Below is a listing; retype exactly the lines between the one containing "Radiotechnika Marketing Sp. z.o." and the one containing "सङ्घ पोर्चुगलको कार्यालयमा घुम्ती सेवा", inclusive, minus the pictures.

[[ SOURCE INFORMATION open ]]

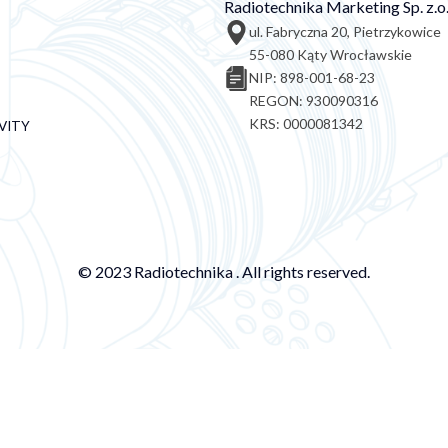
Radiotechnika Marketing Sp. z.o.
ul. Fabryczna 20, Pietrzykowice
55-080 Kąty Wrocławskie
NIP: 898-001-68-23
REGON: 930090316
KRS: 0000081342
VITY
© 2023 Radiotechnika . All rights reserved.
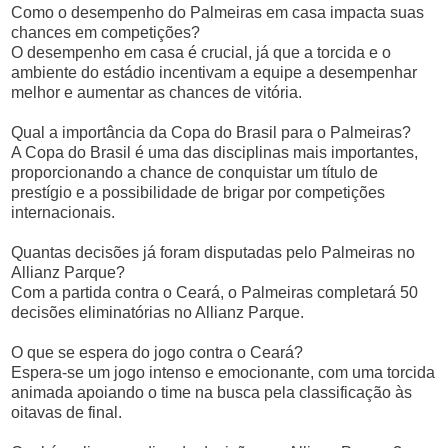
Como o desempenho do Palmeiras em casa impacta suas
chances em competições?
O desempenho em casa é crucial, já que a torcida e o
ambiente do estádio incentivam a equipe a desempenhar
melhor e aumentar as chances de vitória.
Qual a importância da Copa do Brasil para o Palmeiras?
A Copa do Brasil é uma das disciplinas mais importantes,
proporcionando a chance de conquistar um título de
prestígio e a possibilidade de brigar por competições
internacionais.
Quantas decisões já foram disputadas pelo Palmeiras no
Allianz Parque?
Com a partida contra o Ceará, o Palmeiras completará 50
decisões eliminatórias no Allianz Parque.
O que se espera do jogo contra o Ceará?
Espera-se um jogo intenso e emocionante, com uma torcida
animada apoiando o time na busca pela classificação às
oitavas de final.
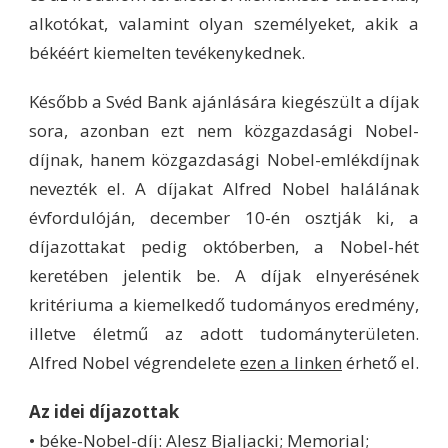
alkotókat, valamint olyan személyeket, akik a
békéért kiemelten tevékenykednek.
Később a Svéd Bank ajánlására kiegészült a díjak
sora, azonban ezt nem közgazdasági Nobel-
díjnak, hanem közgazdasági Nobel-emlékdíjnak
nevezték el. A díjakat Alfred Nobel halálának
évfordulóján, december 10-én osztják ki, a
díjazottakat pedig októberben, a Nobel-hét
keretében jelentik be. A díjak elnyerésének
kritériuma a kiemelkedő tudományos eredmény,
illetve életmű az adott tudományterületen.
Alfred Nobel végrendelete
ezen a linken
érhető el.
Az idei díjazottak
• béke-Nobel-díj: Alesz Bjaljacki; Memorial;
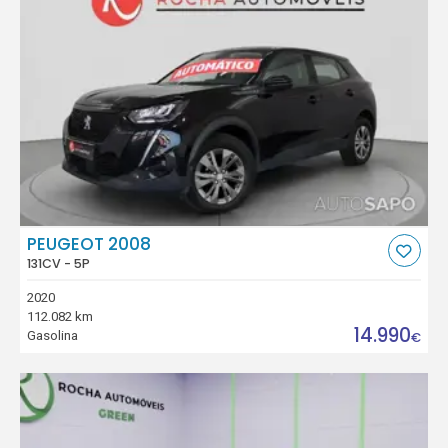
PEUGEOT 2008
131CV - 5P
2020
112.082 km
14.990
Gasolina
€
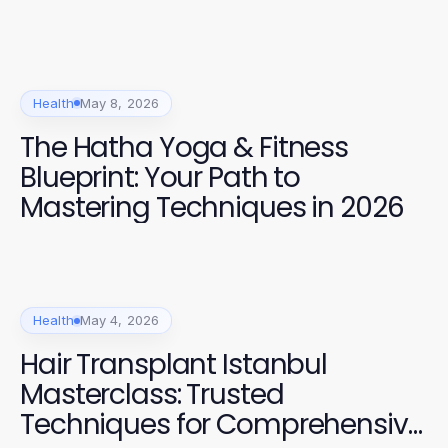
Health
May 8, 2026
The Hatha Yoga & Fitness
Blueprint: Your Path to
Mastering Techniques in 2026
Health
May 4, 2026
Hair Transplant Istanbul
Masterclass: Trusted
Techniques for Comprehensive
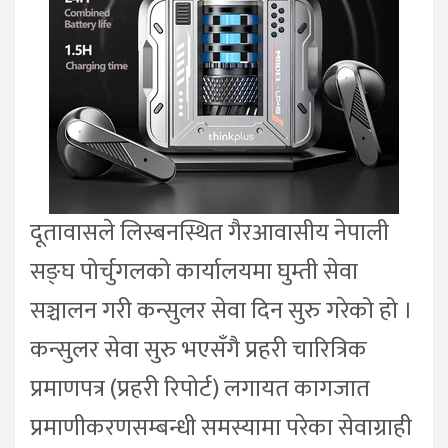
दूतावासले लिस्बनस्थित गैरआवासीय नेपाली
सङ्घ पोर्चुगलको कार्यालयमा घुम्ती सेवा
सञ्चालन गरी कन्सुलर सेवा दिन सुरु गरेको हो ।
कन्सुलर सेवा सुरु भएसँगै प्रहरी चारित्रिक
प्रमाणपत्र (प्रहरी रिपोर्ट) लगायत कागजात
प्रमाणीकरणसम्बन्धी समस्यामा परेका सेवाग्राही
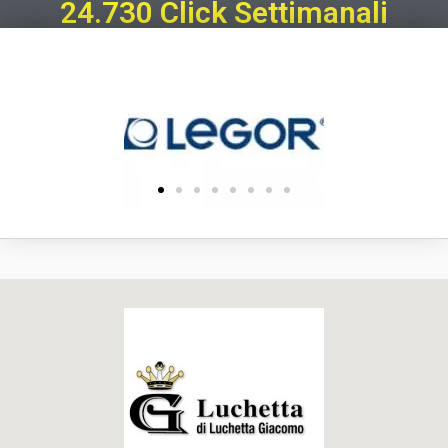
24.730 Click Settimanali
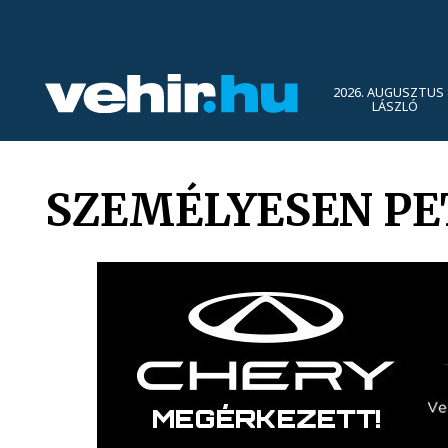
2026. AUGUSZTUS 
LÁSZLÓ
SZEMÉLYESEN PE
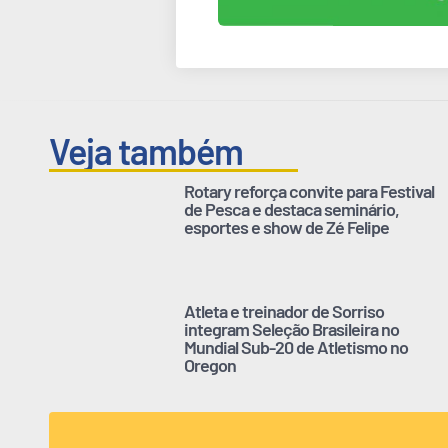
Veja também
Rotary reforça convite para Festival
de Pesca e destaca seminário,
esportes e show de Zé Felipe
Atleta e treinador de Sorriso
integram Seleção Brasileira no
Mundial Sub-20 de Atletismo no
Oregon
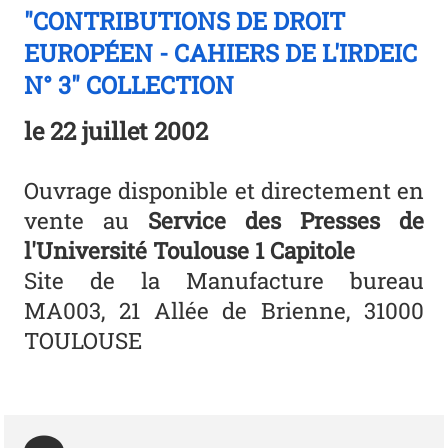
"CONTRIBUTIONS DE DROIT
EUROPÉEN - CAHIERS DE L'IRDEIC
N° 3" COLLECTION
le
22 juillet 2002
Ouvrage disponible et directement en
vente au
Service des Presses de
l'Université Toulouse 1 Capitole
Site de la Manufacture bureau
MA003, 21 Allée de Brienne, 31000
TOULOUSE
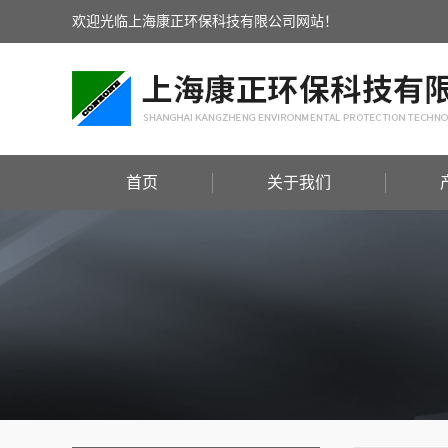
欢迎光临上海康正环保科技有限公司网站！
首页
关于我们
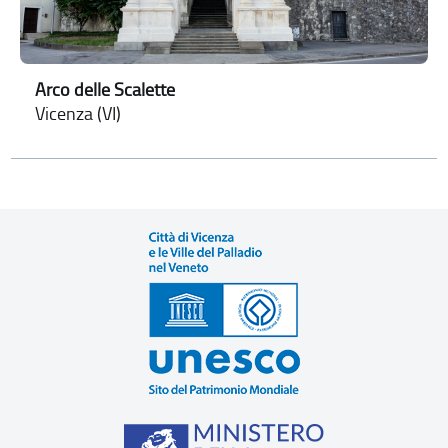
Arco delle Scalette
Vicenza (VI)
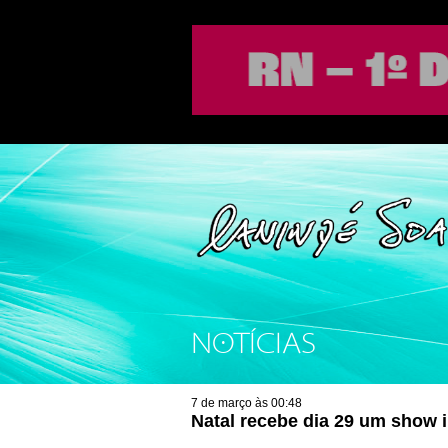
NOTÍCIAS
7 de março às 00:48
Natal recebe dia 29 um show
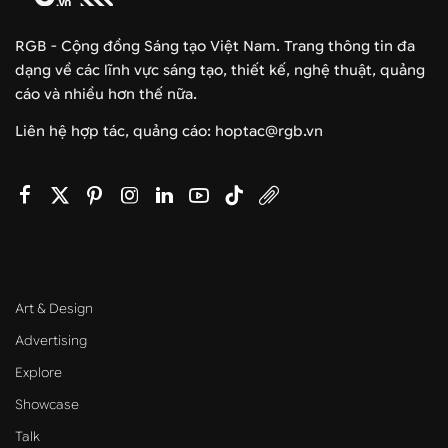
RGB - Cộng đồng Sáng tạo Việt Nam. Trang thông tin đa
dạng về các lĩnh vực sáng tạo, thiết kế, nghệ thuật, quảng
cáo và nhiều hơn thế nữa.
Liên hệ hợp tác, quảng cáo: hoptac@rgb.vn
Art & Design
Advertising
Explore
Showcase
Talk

[[ SOURCE INFORMATION closed ]]
[[ SOURCE INFORMATION open ]]

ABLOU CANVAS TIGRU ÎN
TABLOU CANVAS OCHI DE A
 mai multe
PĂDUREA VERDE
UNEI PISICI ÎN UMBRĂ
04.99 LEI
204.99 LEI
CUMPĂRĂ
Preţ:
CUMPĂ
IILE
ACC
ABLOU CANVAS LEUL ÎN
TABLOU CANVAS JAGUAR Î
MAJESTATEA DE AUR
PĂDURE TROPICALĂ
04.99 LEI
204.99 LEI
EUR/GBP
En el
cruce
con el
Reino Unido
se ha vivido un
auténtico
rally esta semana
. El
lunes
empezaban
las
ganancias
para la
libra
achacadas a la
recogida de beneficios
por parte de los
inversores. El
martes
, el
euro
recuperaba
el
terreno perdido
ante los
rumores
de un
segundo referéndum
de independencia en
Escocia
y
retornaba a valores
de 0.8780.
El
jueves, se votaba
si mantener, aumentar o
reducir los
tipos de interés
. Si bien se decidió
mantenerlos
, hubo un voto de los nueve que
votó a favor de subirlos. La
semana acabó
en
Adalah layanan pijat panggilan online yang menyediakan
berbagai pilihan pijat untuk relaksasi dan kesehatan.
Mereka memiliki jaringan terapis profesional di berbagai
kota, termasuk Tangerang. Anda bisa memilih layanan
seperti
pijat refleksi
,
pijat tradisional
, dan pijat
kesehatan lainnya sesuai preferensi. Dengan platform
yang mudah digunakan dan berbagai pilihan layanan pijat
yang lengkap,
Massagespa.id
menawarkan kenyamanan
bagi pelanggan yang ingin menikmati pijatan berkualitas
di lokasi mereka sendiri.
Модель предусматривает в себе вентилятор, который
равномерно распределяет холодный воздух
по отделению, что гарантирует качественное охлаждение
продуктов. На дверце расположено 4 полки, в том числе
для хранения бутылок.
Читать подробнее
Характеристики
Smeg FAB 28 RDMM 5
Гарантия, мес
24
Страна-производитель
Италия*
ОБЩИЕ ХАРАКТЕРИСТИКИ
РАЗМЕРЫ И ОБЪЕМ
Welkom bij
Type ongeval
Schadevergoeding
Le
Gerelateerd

[[ SOURCE INFORMATION closed ]]
[[ SOURCE INFORMATION open ]]

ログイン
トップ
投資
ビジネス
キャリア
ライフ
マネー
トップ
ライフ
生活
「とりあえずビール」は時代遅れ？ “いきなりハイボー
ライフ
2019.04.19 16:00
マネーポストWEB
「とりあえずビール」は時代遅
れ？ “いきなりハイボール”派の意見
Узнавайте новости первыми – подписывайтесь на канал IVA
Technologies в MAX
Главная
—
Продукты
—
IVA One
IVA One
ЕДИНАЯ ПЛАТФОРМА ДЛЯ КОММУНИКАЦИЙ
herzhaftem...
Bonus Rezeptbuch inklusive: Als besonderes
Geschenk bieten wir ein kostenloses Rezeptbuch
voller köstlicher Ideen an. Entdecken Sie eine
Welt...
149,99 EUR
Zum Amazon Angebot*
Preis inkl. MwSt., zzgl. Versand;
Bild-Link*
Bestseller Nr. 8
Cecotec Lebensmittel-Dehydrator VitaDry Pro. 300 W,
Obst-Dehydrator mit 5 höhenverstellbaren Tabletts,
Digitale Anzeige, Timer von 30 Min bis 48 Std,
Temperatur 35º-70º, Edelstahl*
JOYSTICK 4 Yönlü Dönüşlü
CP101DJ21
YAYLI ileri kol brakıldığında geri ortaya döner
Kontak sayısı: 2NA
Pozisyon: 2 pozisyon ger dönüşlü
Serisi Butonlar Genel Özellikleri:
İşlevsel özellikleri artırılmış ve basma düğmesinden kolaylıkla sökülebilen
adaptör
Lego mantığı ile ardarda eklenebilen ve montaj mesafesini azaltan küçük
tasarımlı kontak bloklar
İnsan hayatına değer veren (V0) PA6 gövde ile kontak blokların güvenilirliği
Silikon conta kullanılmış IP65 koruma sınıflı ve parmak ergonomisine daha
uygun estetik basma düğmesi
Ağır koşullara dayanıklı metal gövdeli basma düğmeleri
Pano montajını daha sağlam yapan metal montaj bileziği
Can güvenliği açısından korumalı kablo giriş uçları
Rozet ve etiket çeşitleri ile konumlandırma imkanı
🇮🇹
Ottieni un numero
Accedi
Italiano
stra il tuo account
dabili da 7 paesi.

[[ SOURCE INFORMATION closed ]]

OUTPUT:
Radiotechnika Marketing Sp. z.o.
ul. Fabryczna 20, Pietrzykowice
55-080 Kąty Wrocławskie
NIP: 898-001-68-23
REGON: 930090316
KRS: 0000081342
VITY
© 2023 Radiotechnika . All rights reserved.
Como o desempenho do Palmeiras em casa impacta suas
chances em competições?
O desempenho em casa é crucial, já que a torcida e o
ambiente do estádio incentivam a equipe a desempenhar
melhor e aumentar as chances de vitória.
Qual a importância da Copa do Brasil para o Palmeiras?
A Copa do Brasil é uma das disciplinas mais importantes,
proporcionando a chance de conquistar um título de
prestígio e a possibilidade de brigar por competições
internacionais.
Quantas decisões já foram disputadas pelo Palmeiras no
Allianz Parque?
Com a partida contra o Ceará, o Palmeiras completará 50
decisões eliminatórias no Allianz Parque.
O que se espera do jogo contra o Ceará?
Espera-se um jogo intenso e emocionante, com uma torcida
animada apoiando o time na busca pela classificação às
oitavas de final.
alkotókat, valamint olyan személyeket, akik a
békéért kiemelten tevékenykednek.
Később a Svéd Bank ajánlására kiegészült a díjak
sora, azonban ezt nem közgazdasági Nobel-
díjnak, hanem közgazdasági Nobel-emlékdíjnak
nevezték el. A díjakat Alfred Nobel halálának
évfordulóján, december 10-én osztják ki, a
díjazottakat pedig októberben, a Nobel-hét
keretében jelentik be. A díjak elnyerésének
kritériuma a kiemelkedő tudományos eredmény,
illetve életmű az adott tudományterületen.
Alfred Nobel végrendelete
ezen a linken
érhető el.
Az idei díjazottak
• béke-Nobel-díj: Alesz Bjaljacki; Memorial;
PEUGEOT 2008
131CV - 5P
2020
112.082 km
14.990
Gasolina
€
Health
May 8, 2026
The Hatha Yoga & Fitness
Blueprint: Your Path to
Mastering Techniques in 2026
Health
May 4, 2026
Hair Transplant Istanbul
Masterclass: Trusted
Techniques for Comprehensive
दूतावासले लिस्बनस्थित गैरआवासीय नेपाली
सङ्घ पोर्चुगलको कार्यालयमा घुम्ती सेवा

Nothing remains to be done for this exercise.